(Kitco News) – Federal Reserve Chair Jerome Powell began his post-FOMC press conference adamant about not talking politics, explaining the logic behind the 25-basis point cut, sticking to familiar themes of progress on inflation and strong employment, and refusing to address questions about Trump’s policy proposals.
But when asked about comments from some of the President-Elect’s advisors that he should resign, Powell’s answers became terse and direct, spiking gold to session highs and setting the stage for a potential confrontation between the FOMC and the incoming administration.
Powell was asked at the outset how “proactive or reactive” the Fed was prepared to be to economic policy changes with the incoming administration.
“In the near term, the election will have no effects on our policy decisions,” he replied. “As you know, many, many things affect the economy and anyone who writes down forecasts in their job will tell you that the economy is quite difficult to forecast looking out past the very near term. We don't know what the timing and substance of any policy changes will be. We therefore don't know what the effects on the economy would be.”

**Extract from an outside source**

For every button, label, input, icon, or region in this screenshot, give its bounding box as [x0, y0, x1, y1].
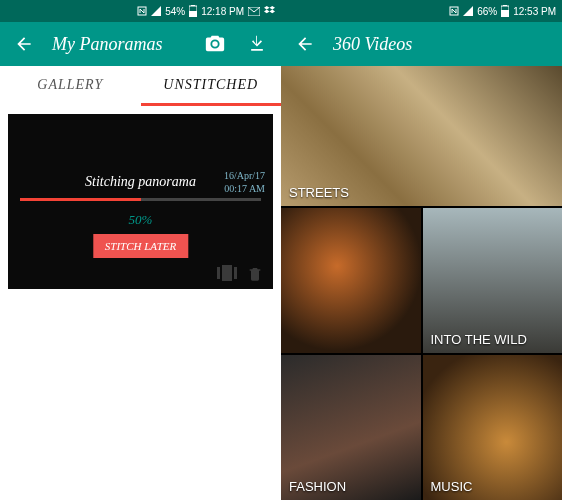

“We don't guess, we don't speculate, and we don't assume.”
The Fed chair added that once the new policies were formulated and were working their way through the legislative process, the central bank would begin to include them in their models of the economy.
But a few minutes later, a reporter raised the issue of his stepping down.
“Some of the President elect's advisers have suggested that you should resign,” said Politico’s Victoria Guida. “If he asked you to leave, would you go?”
“No,” was Powell’s blunt reply.
“Can you follow up on [that]?” she asked. “Do you think that legally you're not required to leave?”
“No,” he reiterated.
Later on, after a number of questions related to the economy and interest rates, another reporter pressed him to elaborate on his terse one-word response.
“Do you believe the President has the power to fire or demote you, and has the Fed determined the legality of a President demoting at will any of the other governors with leadership positions?” asked Andrew Ackerman of the Washington Post.
“Not permitted under the law,” Powell replied.
“Not what?”
“Not permitted under the law,” the Fed Chair repeated.
Powell was also asked about two changes in the language of today’s FOMC statement, where it read “inflation has made progress” rather than “further progress,” and dropping the sentence that “the Committee gained greater confidence that inflation was progressing towards its 2 percent goal.”
“The test of 'gaining further confidence' was our test for the first rate cut,” he explained. “We met that test in September and therefore, we take that out [of the statement]. If you leave it in, then it's brand-new forward guidance, and what do you mean by it? Are you requiring […] we have to say yes or no at every meeting whether we made further progress?”
“The point is, we have gained confidence that we're on a sustainable path down to 2 percent,” he said. “Neither of those is meant to send a further signal. Seeing further progress, it becomes a test. We don't think it's a good time to be doing a lot of forward guidance.”
Powell also fielded several questions about the validity of the September SEP, and whether one full percentage point of cuts was still on the table for 2025.
“Let's talk about the data,” he answered. “In the main, the economic activity data have been stronger than expected. The NIPA revision was stronger, certainly the September employment report was stronger, the October report not stronger, retail sales stronger. Overall, feeling good about economic activity. I think we would factor that in.”
“At the same time, we got one inflation report which wasn't terrible, but a little higher than expected,” he added. “By December we'll have more data, one more employment report, two more inflation reports, and lots of other data reports, and we'll make a decision as we get to December.”
Asked about the FOMC’s level of concern about bond yields, Powell said they’ve seen improvement over the medium term.
“We've watched the run-up in bond rates, and it's nowhere near where it was a year ago,” he said. “Things have been moving around, and we'll see where they settle. I think it's too early to really say where they settle.”
The final question for Powell was whether he thought it would be appropriate for the Fed to intentionally undershoot its 2 percent inflation target for a while to enable people to “catch up.”
“No, that's not the way our framework works,” he said. “We're aiming for inflation at 2 percent. We did not think it would be appropriate to deliberately undershoot. Low inflation can be a problem, too. That's not part of our framework, and it's not something we're going to be looking at in our framework.”
Spot gold saw little reaction to the rate cut itself, and was trading in a narrow range between $2,690 and $2,695 for the early part of the press conference, but after Powell’s pushback against resignation, it shot up to a session-high $2,710.52 per ounce and remained elevated thereafter.

Spot gold last traded at $2,708.16 per ounce for a gain of 1.84% on the daily chart.